Action item.
All lines from the one containing "війна в Україні" through the last line below must be duplicated exactly, with nothing outside that span.

Recorded information.
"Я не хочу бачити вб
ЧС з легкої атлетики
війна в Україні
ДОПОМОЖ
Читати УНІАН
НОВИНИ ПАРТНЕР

Reply.
війна в Україні
ДОПОМОЖ
Читати УНІАН
НОВИНИ ПАРТНЕР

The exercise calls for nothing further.